** INSTRUCTIONS FOR THE TASK **
Where the entries below show "セスメント支援の求人・案件", begin there and print that line and all following lines exactly, through the last, omitting pictures.

---------- TASK INPUTS

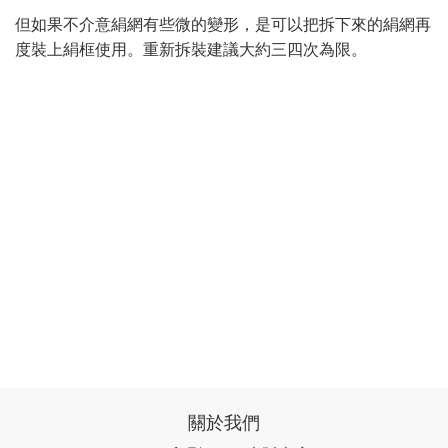
但如果不介意絹網有些微的變形，是可以把拆下來的絹網再
度裝上絹框使用。重新拆裝建議大約三四次為限。
關於我們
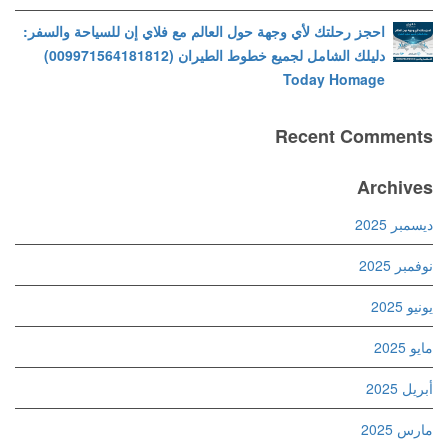
احجز رحلتك لأي وجهة حول العالم مع فلاي إن للسياحة والسفر:
دليلك الشامل لجميع خطوط الطيران (009971564181812)
Today Homage
Recent Comments
Archives
ديسمبر 2025
نوفمبر 2025
يونيو 2025
مايو 2025
أبريل 2025
مارس 2025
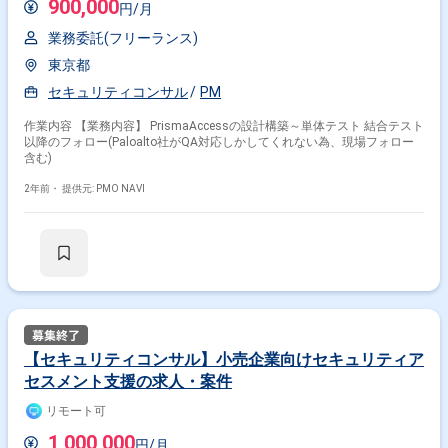
900,000
円/月
業務委託(フリーランス)
東京都
セキュリティコンサル
PM
作業内容 【業務内容】 PrismaAccessの設計構築～単体テスト 結合テスト
以降のフォロー(Paloalto社がQA対応しかしてくれない為、現場フォロー
含む)
2年前・
提供元: PMO NAVI
【セキュリティコンサル】小売企業向けセキュリティア
セスメント支援の求人・案件
リモート可
1,000,000
円/月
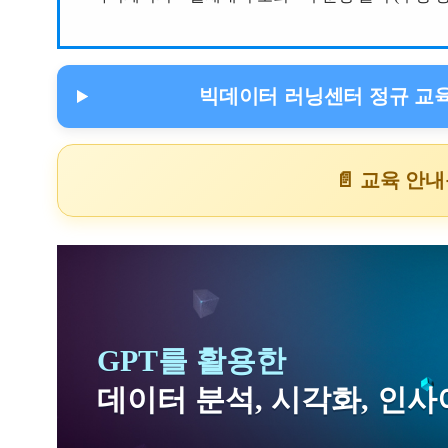
빅데이터 러닝센터 정규 교육
📄 교육 안
GPT를 활용한
데이터 분석, 시각화, 인사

--------------------

** ANSWER SPACE **
セスメント支援の求人・案件
リモート可
1,000,000
円/月
빅데이터 러닝센터 정규 교육
📄 교육 안
GPT를 활용한
데이터 분석, 시각화, 인사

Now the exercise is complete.